Proposed Millennium Bulk Terminals Project Dismissed by Supreme Court

July 12, 2021: In late June, the Supreme Court dismissed the coal industry’s last remaining legal appeal of Washington’s 2017 decision to deny water quality permits for the proposed Millennium Bulk Terminals coal export terminal, signaling the official end of the project. This decision comes after several permit and regulatory denials, and multiple legal appeals in a wasteful attempt to overturn those denials. Many health and environmental organizations, communities, Tribal Nations, and faith groups spanning the Pacific Northwest to the High Plains persisted to defend our health and safety against the coal industry.

If built, the proposed Millennium facility would have been the largest coal transfer site in North America, sending up to 44 million metric tons of Powder River and Uinta Basin coal per year to Asian markets that are quickly turning away from coal-fired power. The terminal also would have added up to sixteen trains a day between the Powder River Basin and Longview, Washington, impacting public safety response times in rail communities across the West, polluting waterways, and contributing to higher rates of cancer in low-income communities, including Longview’s Highlands neighborhood.

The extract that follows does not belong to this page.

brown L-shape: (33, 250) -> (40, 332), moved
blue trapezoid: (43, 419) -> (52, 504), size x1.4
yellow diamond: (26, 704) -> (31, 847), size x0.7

This concludes a decade's worth of work to stop the coal industry from building seven proposed coal transfer terminals in the Pacfic Northwest and Canada that would have shipped well over 100 million tons of coal per year combined. Environmental Law Program senior attorney Jessica Yarnall Loarie led the legal work for this case, alongside managing paralegal David Abell, managing attorney Aaron Isherwood, outside counsel from Earthjustice, and the help of many others in the law program.